Angels and Demons, Dan Brown (2000) (Robert Langdon #1)
Themes: Mystery, Thriller, Fiction
Reading Format: Paperback
Before I start with my review, I’d like to remind anyone reading this that hasn’t read the book yet that this is the first book in the series. Plenty of people think that The Da Vinci Code is first, because the film came out before Angels and Demons. But if you want to read the books in order, start with Angels and Demons. Although I can’t think the stories tie in too much together to be honest.
I love a thriller with ties to moments in history, so of course I was going to love this book. Set mainly in Rome, Robert Langdon must help uncover mysteries about the Illuminate, a long dispersed secret brotherhood. This book gave me goosebumps every few pages whenever Langdon figured something out. I felt like I was learning a lot as I was reading it too. I now know a lot more about artists in Rome than I did before.
There is a time limit on solving the mystery in this book, by midnight Langdon must solve clues to find the Illuminate or a tank of antimatter will obliterate the Vatican. It’s dramatic, it’s intense, there are lots of twists and turns and you never know who to trust. Dan Brown must spend a heck of a lot of time writing these books, because he puts so much into them. I will be visiting Rome next month and now I’m even more excited. This story featured so many landmarks and churches that are now definitely on my list of places to travel. I also now have a few random facts about them to share whilst I’m there… I’m hoping none of them are fictional!

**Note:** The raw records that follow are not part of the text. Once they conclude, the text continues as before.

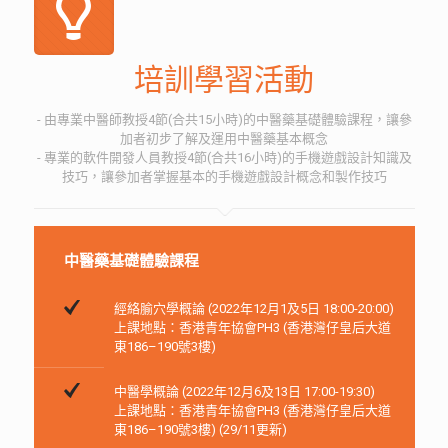
培訓學習活動
- 由專業中醫師教授4節(合共15小時)的中醫藥基礎體驗課程，讓參
加者初步了解及運用中醫藥基本概念
- 專業的軟件開發人員教授4節(合共16小時)的手機遊戲設計知識及
技巧，讓參加者掌握基本的手機遊戲設計概念和製作技巧
中醫藥基礎體驗課程
經絡腧穴學概論 (2022年12月1及5日 18:00-20:00)
上課地點：香港青年協會PH3 (香港灣仔皇后大道
東186–190號3樓)
中醫學概論 (2022年12月6及13日 17:00-19:30)
上課地點：香港青年協會PH3 (香港灣仔皇后大道
東186–190號3樓) (29/11更新)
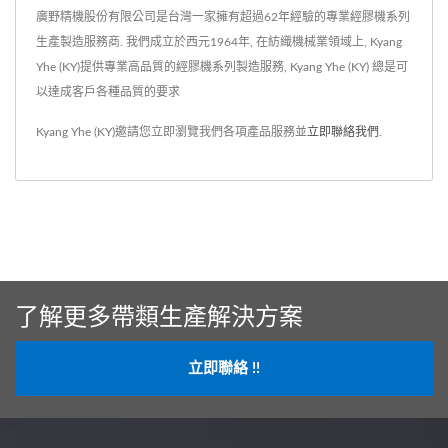
廣野精機股份有限公司是台灣一家擁有超過62年經驗的專業經膠機系列
生產製造服務商. 我們成立於西元1964年, 在紡織機械業領域上, Kyang
Yhe (KY)提供專業高品質的經膠機系列製造服務, Kyang Yhe (KY) 總是可
以達成客戶各種品質的要求
Kyang Yhe (KY)邀請您立即瀏覽我們各項產品服務並
立即聯絡我們
.
了解更多帶類生產解決方案
立即聯絡 !!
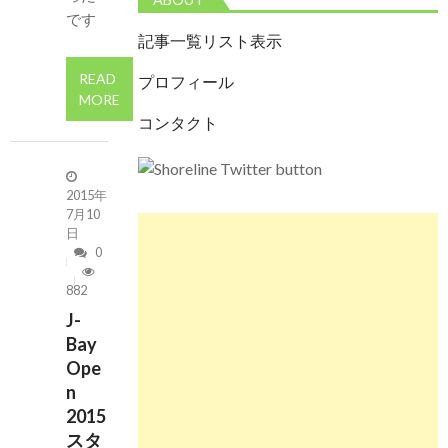
です
記事一覧リスト表示
READ
プロフィール
MORE
コンタクト
2015年
7月10
日
0
882
J-
Bay
Ope
n
2015
スタ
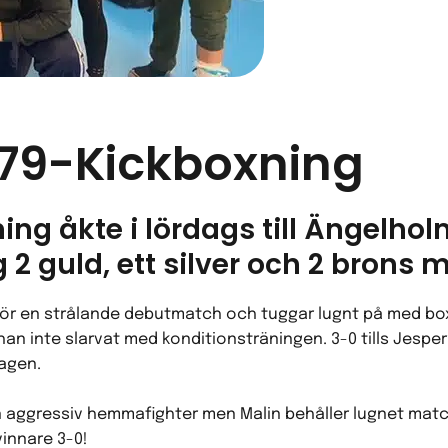
t 79-Kickboxning
ning åkte i lördags till Ängelh
g 2 guld, ett silver och 2 brons
gör en strålande debutmatch och tuggar lugnt på med box
 han inte slarvat med konditionsträningen. 3-0 tills Jespe
dagen.
n aggressiv hemmafighter men Malin behåller lugnet mat
innare 3-0!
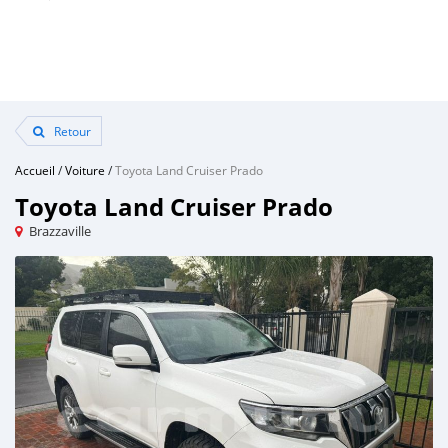
Retour
Accueil
/
Voiture
/
Toyota Land Cruiser Prado
Toyota Land Cruiser Prado
Brazzaville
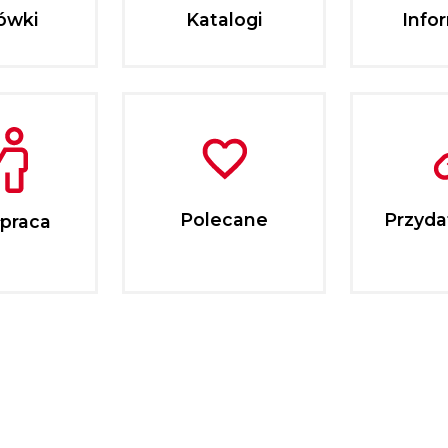
ówki
Katalogi
Info
Polecane
Przydat
praca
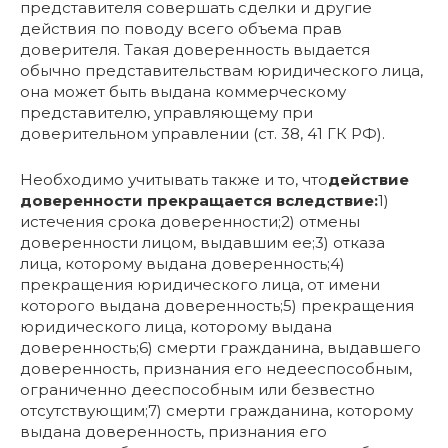
представителя совершать сделки и другие
действия по поводу всего объема прав
доверителя. Такая доверенность выдается
обычно представительствам юридического лица,
она может быть выдана коммерческому
представителю, управляющему при
доверительном управлении (ст. 38, 41 ГК РФ).
Необходимо учитывать также и то, что
д
ействие
доверенности прекращается вследствие:
1)
истечения срока доверенности;2) отмены
доверенности лицом, выдавшим ее;3) отказа
лица, которому выдана доверенность;4)
прекращения юридического лица, от имени
которого выдана доверенность;5) прекращения
юридического лица, которому выдана
доверенность;6) смерти гражданина, выдавшего
доверенность, признания его недееспособным,
ограниченно дееспособным или безвестно
отсутствующим;7) смерти гражданина, которому
выдана доверенность, признания его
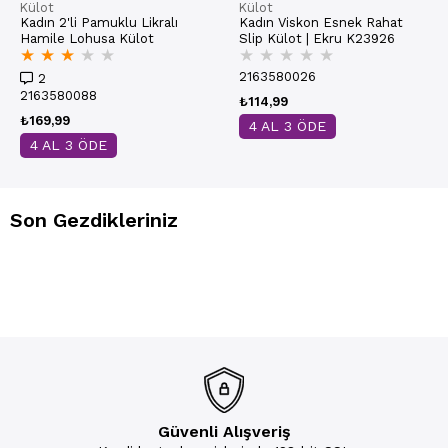
Külot
Külot
Kadın 2'li Pamuklu Likralı
Kadın Viskon Esnek Rahat
Hamile Lohusa Külot
Slip Külot | Ekru K23926
★
★
★
★
★
★
★
★
★
★
2163580026
2
2163580088
₺114,99
₺169,99
4 AL 3 ÖDE
4 AL 3 ÖDE
Son Gezdikleriniz
Güvenli Alışveriş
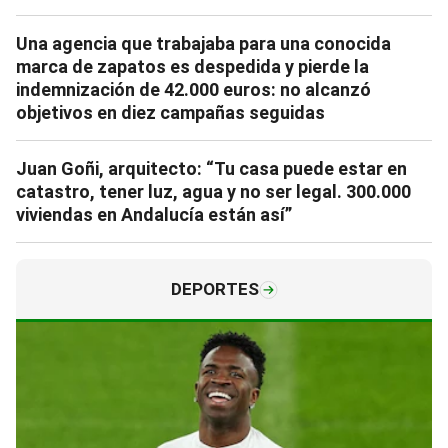
Una agencia que trabajaba para una conocida
marca de zapatos es despedida y pierde la
indemnización de 42.000 euros: no alcanzó
objetivos en diez campañas seguidas
Juan Goñi, arquitecto: “Tu casa puede estar en
catastro, tener luz, agua y no ser legal. 300.000
viviendas en Andalucía están así”
DEPORTES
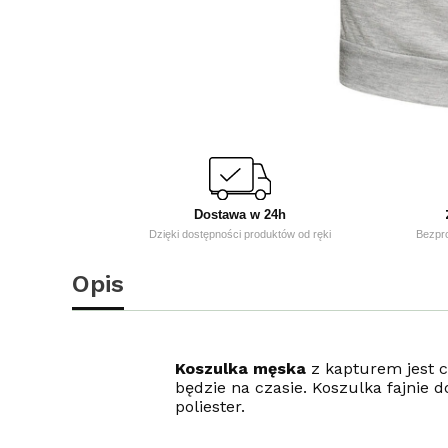
Dostawa w 24h
Dzięki dostępności produktów od ręki
Bezpr
Opis
Koszulka męska
z kapturem jest c
będzie na czasie. Koszulka fajnie 
poliester.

This is a thriller like no other, Langdon has to use his brain to solve hidden clues before he runs out of time. Every time he solved something or made a discovery I was there with my mouth hanging open and my brain eager to read more. It’s not like I ever have a chance at solving these clues, but I love watching him do it. I’ve read that this series becomes quite repetitive, so I’m glad to have enjoyed this storyline before I had experienced this first hand. For me this was original and exciting, a real page turner for sure.
Langdon is a great character to read about, he’s funny and interesting and I want to follow him about. He makes serious situations just a little bit less serious, but still remains a professional. I look forward to reading more of him, but I can’t quite see why Tom Hanks was cast as him in the films. Book Langdon is meant to be a bit younger than Hanks and a bit sexier… sorry Tom! I’m glad though that I’d forgotten most of the film when reading this book, so I could go into it with fresh eyes and now I’m excited to watch the film.